* [PROMPT]:
A word-for-word copy of the data is what's wanted; pictures stay out of it.

* [RECORD EXCERPTS]:
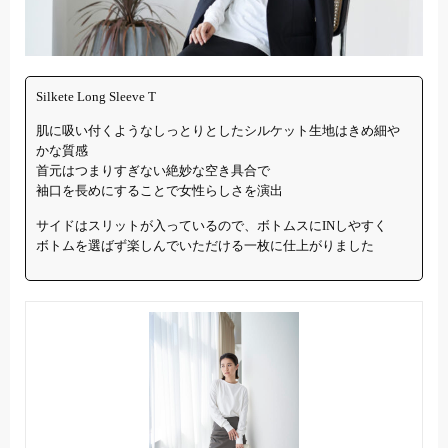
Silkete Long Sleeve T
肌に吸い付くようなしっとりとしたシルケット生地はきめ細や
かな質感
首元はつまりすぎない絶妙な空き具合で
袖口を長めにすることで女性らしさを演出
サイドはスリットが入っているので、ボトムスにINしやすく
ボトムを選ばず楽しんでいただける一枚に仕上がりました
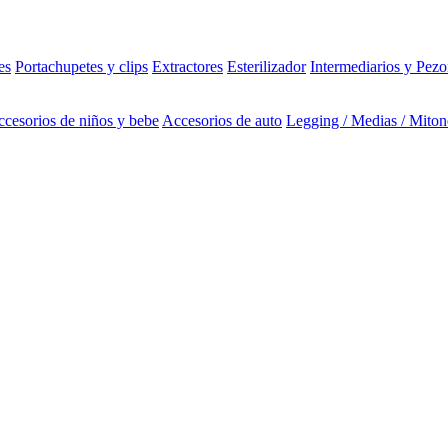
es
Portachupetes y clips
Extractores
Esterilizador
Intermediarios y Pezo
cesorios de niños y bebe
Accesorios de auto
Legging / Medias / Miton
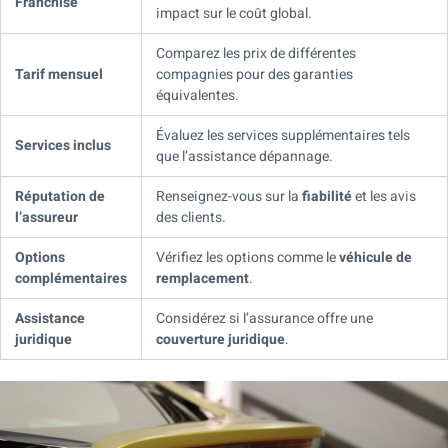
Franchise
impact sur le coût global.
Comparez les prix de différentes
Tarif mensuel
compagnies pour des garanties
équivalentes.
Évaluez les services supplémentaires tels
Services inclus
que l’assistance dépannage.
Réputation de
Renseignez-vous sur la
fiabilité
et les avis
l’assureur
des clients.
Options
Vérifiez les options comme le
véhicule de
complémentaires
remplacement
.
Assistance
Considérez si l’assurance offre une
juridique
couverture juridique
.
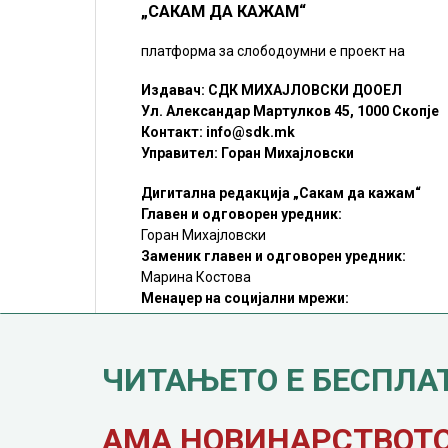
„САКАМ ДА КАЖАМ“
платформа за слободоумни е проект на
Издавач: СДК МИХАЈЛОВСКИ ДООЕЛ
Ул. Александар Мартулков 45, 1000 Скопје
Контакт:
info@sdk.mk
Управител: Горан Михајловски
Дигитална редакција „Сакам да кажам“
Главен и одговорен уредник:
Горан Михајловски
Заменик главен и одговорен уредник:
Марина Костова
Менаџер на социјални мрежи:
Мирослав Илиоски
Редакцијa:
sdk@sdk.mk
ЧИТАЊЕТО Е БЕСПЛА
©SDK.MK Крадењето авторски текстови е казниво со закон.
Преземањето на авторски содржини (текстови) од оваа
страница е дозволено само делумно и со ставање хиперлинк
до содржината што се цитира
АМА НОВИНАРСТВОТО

* [OUTPUT]:
Silkete Long Sleeve T
肌に吸い付くようなしっとりとしたシルケット生地はきめ細や
かな質感
首元はつまりすぎない絶妙な空き具合で
袖口を長めにすることで女性らしさを演出
サイドはスリットが入っているので、ボトムスにINしやすく
ボトムを選ばず楽しんでいただける一枚に仕上がりました
es
Portachupetes y clips
Extractores
Esterilizador
Intermediarios y Pezo
cesorios de niños y bebe
Accesorios de auto
Legging / Medias / Miton
Franchise
impact sur le coût global.
Comparez les prix de différentes
Tarif mensuel
compagnies pour des garanties
équivalentes.
Évaluez les services supplémentaires tels
Services inclus
que l’assistance dépannage.
Réputation de
Renseignez-vous sur la
fiabilité
et les avis
l’assureur
des clients.
Options
Vérifiez les options comme le
véhicule de
complémentaires
remplacement
.
Assistance
Considérez si l’assurance offre une
juridique
couverture juridique
.
„САКАМ ДА КАЖАМ“
платформа за слободоумни е проект на
Издавач: СДК МИХАЈЛОВСКИ ДООЕЛ
Ул. Александар Мартулков 45, 1000 Скопје
Контакт:
info@sdk.mk
Управител: Горан Михајловски
Дигитална редакција „Сакам да кажам“
Главен и одговорен уредник:
Горан Михајловски
Заменик главен и одговорен уредник:
Марина Костова
Менаџер на социјални мрежи:
Мирослав Илиоски
Редакцијa:
sdk@sdk.mk
ЧИТАЊЕТО Е БЕСПЛА
©SDK.MK Крадењето авторски текстови е казниво со закон.
Преземањето на авторски содржини (текстови) од оваа
страница е дозволено само делумно и со ставање хиперлинк
до содржината што се цитира
АМА НОВИНАРСТВОТО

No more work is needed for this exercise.